Цветы и королевская милость
Комнатные цветы — порождение буржуазной эпохи, как и сервировка стола или иллюстрированные журналы. Все эти обычаи подразумевают, что эстетическое уже не внедрено в образ жизни как некоторый неизбежный его эффект, как красота или достоинство труда, или сословная честь, или профессиональное достоинство. Напротив, требуется как бы некоторая эстетическая подготовка к профессиональному действию: сначала рассмотреть картинку, потом начать читать текст; сначала полить цветы, а после приняться за работу.

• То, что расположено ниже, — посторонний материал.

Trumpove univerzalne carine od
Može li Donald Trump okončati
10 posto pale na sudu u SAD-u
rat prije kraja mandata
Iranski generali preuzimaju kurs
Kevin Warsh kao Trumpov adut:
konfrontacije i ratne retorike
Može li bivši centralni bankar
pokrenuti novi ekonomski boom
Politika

Появляется созерцание, которое соотносит тебя и твое тело с прежними обычаями высокопоставленных лиц: дворцовая галерея, театр, райские парки для королевских прогулок, сокровищницы. Дело не в том, что дворцовые обычаи вместе с сервизами и люстрами переходят в скромные буржуазные дома; а в том, что речевых, риторических средств уже недостаточно, чтобы утверждать собственное достоинство. Уже нельзя просто одним перформативным «я» заявить о своих правах, заявить, что ты хозяин в своем доме, маленький монарх. Напротив, суетливая жизнь обступает тебя со всех сторон, и чувственность, мгновенная экстатическая захваченность тем же запахом цветов, заменяет здесь риторику слова и жеста.
Ты становишься хозяином тогда, когда цветок на подоконнике как бы относит тебя запахом в область самодостаточной царственной телесности, как до этого делала это сказка с яркими иллюстрациями в книжке, тоже возвращая и принося тебя в мир королей. Маленькие зимние сады на подоконнике и детские комнаты с куклами и игрушками — итог единого развития такого переживания мнимой телесности, без которого невозможно обрести и настоящую взрослую телесность, пройти через кризисы взросления и старения.
В книге Ольги Кушлиной «Страстоцвет, или Петербургские подоконники», которую мы уже цитировали в одной из предыдущих колонок, показано, как жизнестроительство эпохи символизма программируется не путешествиями, приключениями и другими перипетиями. Чтобы быть дионисийским, или демоническим, или человеком новейшего завета, не требовалось покидать квартиру. Противоречие между репутацией поэта и его обликом часто бросалось в глаза мемуаристу: никакой особой ярости и безумия, но много домашних вполне уютных привычек Валерия Брюсова или Вячеслава Иванова.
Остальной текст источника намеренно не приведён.